Als Indiz galt, dass zwei von ihnen in der Nacht der vier Anschläge in der Nähe einer Bahnstrecke mit dem Auto unterwegs gewesen sein sollen. Die Polizei hatte das Fahrzeug zunächst verfolgt und dann angeblich aus den Augen verloren. Allerdings war ein Peilsender im Einsatz, denn die beiden waren für ihre Abneigung gegen Mobiltelefone bekannt. Mittlerweile kam heraus, dass eine der Verfolgten im fraglichen Zeitraum an einer Bank in Paris Geld abgehoben hatte.
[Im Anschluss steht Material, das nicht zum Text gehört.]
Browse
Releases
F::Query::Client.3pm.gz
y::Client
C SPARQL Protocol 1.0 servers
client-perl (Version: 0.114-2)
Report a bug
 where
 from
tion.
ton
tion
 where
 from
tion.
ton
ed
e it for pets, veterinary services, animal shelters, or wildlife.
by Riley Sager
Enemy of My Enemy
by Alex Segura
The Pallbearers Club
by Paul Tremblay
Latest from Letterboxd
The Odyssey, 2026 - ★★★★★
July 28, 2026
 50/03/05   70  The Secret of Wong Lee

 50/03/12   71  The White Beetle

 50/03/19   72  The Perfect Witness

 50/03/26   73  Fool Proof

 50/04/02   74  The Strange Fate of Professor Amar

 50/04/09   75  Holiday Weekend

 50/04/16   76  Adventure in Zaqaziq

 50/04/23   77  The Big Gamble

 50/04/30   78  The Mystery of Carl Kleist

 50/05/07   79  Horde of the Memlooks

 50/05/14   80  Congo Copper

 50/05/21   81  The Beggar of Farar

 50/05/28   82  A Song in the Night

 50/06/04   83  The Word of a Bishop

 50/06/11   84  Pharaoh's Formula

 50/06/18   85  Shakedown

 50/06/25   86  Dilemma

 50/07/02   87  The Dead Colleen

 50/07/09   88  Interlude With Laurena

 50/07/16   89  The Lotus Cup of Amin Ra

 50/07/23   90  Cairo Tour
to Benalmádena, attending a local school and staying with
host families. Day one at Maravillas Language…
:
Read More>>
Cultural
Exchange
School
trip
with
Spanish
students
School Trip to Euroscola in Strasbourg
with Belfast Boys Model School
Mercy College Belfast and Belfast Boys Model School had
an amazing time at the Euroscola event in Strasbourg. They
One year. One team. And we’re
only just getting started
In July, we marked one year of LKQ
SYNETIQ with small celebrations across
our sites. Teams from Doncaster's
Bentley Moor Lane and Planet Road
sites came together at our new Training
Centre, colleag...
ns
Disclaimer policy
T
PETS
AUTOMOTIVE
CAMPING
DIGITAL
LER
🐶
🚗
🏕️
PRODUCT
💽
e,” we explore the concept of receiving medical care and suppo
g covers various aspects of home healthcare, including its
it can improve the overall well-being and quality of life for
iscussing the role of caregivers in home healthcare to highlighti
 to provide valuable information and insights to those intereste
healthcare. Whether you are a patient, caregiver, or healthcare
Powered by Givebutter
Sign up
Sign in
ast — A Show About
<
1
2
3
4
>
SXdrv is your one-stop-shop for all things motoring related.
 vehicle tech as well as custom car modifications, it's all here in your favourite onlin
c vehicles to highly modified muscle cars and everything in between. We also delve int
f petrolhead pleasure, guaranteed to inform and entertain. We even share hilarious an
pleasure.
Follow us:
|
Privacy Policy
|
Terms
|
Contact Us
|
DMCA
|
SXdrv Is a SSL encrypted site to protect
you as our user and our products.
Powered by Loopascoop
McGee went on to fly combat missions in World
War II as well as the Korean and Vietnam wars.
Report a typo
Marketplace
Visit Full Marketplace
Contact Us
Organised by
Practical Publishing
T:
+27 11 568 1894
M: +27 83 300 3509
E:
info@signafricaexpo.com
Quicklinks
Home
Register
Nun ist unklar, ob überhaupt der Prozess eröffnet wird.

Die jetzt berichteten Aktivitäten des Geheimdienstmitarbeiters dienten offenbar nicht dem Auslegen eines „Honeypots“, wie es aus sehr ähnlichen Ermittlungen des BKA bekannt ist. Stattdessen wollte der Beamte offenbar psychischen Druck ausüben. In seinen sechs Blogs deutet er Parallelen zu früheren, angedrohten Anschlägen an. Damals hatten Unbekannte unter dem Gruppennamen „AZF“ Bomben auf Schienen deponiert und Lösegeld gefordert. Tatsächlich hatte die Polizei zunächst in diese Richtung ermittelt, die Spur aber zugunsten eines vermuteten politischen Hintergrunds wieder aufgegeben.

Die Kommune im Dorf Tarnac ist vor allem durch radikalphilosophische Auseinandersetzungen bekannt. Einer der Festgenommen gehört zur philosophischen Strömung „Tiqqun“ und soll das Buch „Der kommende Aufstand“ verfasst haben. Dort wird unter anderem zur Sabotage aufgerufen – in Frankreich ein seit Jahrhunderten übliches und immer noch propagiertes Mittel. Nachdem das Buch von Glenn Beck in „Foxnews“ empfohlen wurde, war es bei Amazon USA schnell ausverkauft.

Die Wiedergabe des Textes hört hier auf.